-- Data provided --

============================================================

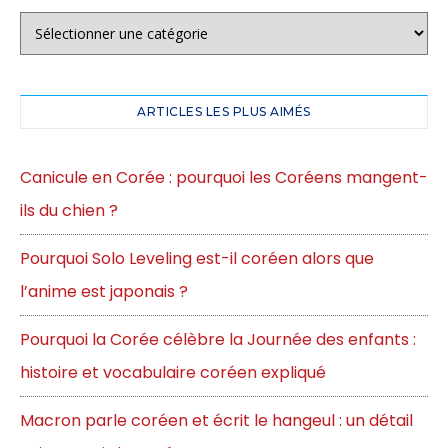
ARTICLES LES PLUS AIMÉS
Canicule en Corée : pourquoi les Coréens mangent-
ils du chien ?
Pourquoi Solo Leveling est-il coréen alors que
l’anime est japonais ?
Pourquoi la Corée célèbre la Journée des enfants :
histoire et vocabulaire coréen expliqué
Macron parle coréen et écrit le hangeul : un détail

============================================================

-- What is expected --
Keeping every word as it is, write out all the data and omit the pictures.

-- Solution --
ARTICLES LES PLUS AIMÉS
Canicule en Corée : pourquoi les Coréens mangent-
ils du chien ?
Pourquoi Solo Leveling est-il coréen alors que
l’anime est japonais ?
Pourquoi la Corée célèbre la Journée des enfants :
histoire et vocabulaire coréen expliqué
Macron parle coréen et écrit le hangeul : un détail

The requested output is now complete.